◆ WHAT YOU HAVE TO DO ◆
Your answer should be every line below that includes the word "codec".
(Beginning of DATA EXCERPTS)
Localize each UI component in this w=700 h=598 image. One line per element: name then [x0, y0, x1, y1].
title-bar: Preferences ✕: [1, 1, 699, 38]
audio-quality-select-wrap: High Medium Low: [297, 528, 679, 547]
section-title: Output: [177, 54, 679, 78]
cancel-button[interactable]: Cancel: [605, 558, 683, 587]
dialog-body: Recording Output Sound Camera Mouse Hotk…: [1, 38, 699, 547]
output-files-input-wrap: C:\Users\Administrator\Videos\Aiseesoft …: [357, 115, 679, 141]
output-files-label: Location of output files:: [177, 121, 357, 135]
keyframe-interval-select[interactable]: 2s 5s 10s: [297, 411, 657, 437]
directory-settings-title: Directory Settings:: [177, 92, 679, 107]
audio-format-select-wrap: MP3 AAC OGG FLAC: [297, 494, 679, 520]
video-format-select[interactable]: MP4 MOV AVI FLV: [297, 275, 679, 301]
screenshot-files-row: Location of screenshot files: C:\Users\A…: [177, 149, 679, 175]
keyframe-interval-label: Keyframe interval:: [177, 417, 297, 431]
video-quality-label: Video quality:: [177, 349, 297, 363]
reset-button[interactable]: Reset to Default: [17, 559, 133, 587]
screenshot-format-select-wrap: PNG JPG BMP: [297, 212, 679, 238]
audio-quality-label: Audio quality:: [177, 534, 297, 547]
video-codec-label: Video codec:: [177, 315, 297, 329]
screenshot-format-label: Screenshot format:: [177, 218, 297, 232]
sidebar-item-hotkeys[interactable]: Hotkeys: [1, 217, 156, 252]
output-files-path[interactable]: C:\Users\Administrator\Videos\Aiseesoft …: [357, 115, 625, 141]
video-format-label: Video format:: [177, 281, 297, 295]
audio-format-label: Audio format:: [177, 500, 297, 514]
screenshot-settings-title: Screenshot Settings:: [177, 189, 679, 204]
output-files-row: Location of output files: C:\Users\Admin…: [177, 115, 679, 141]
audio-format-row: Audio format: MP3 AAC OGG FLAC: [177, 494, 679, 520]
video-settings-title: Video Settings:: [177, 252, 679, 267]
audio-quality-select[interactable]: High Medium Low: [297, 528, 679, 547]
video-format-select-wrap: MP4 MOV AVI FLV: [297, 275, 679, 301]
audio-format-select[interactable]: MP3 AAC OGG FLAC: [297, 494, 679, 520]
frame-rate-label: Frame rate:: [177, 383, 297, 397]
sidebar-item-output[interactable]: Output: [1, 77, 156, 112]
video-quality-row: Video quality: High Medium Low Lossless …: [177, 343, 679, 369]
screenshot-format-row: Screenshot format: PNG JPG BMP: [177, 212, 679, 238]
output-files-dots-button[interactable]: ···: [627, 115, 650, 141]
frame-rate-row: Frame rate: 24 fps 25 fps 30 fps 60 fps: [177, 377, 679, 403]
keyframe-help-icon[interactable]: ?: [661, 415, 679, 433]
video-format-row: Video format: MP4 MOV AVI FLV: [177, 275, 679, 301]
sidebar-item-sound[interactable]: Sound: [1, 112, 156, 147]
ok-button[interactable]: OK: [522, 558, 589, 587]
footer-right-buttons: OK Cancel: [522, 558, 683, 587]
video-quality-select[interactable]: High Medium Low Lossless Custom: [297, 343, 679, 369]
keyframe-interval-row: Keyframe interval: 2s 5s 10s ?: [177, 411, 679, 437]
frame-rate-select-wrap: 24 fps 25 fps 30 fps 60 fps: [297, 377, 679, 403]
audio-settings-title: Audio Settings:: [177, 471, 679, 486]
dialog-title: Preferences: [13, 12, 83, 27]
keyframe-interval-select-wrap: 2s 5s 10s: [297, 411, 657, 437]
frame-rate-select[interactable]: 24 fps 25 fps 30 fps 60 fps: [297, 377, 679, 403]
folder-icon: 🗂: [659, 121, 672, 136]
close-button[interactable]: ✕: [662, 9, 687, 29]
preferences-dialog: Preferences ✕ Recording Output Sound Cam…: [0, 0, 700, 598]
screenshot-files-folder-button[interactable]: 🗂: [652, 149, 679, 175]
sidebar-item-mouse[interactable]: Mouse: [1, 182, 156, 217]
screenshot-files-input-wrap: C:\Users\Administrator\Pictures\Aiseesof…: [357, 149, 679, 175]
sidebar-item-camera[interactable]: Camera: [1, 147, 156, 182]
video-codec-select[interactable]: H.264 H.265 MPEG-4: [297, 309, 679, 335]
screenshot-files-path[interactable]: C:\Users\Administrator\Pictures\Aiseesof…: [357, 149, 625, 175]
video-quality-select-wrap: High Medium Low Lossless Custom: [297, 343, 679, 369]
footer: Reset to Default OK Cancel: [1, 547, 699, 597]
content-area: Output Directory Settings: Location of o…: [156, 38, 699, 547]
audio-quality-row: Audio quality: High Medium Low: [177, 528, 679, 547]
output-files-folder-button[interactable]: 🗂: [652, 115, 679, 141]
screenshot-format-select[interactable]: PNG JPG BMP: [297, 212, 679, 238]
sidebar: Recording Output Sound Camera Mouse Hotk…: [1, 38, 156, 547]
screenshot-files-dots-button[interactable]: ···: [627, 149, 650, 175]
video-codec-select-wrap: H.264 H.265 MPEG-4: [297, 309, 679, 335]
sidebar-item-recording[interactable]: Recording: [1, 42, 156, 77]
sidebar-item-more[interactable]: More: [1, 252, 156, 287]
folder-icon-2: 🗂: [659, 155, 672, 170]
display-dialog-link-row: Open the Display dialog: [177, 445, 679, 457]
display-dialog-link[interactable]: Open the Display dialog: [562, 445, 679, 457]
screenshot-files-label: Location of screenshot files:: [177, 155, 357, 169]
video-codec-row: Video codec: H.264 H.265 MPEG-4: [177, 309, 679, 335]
(End of DATA EXCERPTS)
(Beginning of DATA EXCERPTS)
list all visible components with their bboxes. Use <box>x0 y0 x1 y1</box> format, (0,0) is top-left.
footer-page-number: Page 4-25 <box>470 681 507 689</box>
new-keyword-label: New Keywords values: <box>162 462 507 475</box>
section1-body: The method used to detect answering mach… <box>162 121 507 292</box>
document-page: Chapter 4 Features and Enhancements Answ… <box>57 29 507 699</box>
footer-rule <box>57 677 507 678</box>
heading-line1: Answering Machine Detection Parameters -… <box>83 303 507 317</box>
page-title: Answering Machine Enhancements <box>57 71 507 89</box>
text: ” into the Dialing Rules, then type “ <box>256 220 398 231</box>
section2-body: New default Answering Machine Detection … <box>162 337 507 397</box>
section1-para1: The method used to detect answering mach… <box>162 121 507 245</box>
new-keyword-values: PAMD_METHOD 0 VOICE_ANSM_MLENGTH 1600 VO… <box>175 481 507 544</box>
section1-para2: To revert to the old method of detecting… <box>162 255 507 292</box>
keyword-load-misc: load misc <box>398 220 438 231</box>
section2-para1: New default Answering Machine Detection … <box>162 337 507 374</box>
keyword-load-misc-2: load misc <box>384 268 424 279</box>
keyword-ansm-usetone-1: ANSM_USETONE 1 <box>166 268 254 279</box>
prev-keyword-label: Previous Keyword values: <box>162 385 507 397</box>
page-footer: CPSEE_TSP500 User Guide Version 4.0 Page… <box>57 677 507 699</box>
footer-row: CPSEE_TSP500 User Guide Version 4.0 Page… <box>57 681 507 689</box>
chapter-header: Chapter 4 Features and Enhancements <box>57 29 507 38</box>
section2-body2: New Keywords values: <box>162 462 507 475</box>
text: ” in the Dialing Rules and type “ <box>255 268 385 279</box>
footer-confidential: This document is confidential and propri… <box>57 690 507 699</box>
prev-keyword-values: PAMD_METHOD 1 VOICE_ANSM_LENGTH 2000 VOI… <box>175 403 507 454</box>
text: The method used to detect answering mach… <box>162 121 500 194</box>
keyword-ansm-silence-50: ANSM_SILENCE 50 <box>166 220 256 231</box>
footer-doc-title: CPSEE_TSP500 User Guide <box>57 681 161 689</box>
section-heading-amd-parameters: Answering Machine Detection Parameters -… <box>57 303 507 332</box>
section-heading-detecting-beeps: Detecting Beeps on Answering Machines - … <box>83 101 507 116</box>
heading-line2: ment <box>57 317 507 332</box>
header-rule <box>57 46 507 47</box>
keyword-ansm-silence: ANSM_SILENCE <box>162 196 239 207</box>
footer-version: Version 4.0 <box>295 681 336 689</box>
(End of DATA EXCERPTS)
(Beginning of DATA EXCERPTS)
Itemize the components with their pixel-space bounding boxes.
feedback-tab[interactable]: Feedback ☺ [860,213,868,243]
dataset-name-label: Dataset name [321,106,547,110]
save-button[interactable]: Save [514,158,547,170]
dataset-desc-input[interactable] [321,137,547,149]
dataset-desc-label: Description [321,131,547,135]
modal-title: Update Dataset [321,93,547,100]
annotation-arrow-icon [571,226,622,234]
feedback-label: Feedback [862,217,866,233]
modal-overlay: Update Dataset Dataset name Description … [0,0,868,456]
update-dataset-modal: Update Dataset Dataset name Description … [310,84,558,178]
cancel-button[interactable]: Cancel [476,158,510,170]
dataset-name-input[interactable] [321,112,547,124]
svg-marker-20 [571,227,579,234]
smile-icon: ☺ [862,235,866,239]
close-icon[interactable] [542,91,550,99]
(End of DATA EXCERPTS)
◆ OUTPUT ◆
video-codec-label: Video codec:: [177, 315, 297, 329]
video-codec-select[interactable]: H.264 H.265 MPEG-4: [297, 309, 679, 335]
video-codec-select-wrap: H.264 H.265 MPEG-4: [297, 309, 679, 335]
video-codec-row: Video codec: H.264 H.265 MPEG-4: [177, 309, 679, 335]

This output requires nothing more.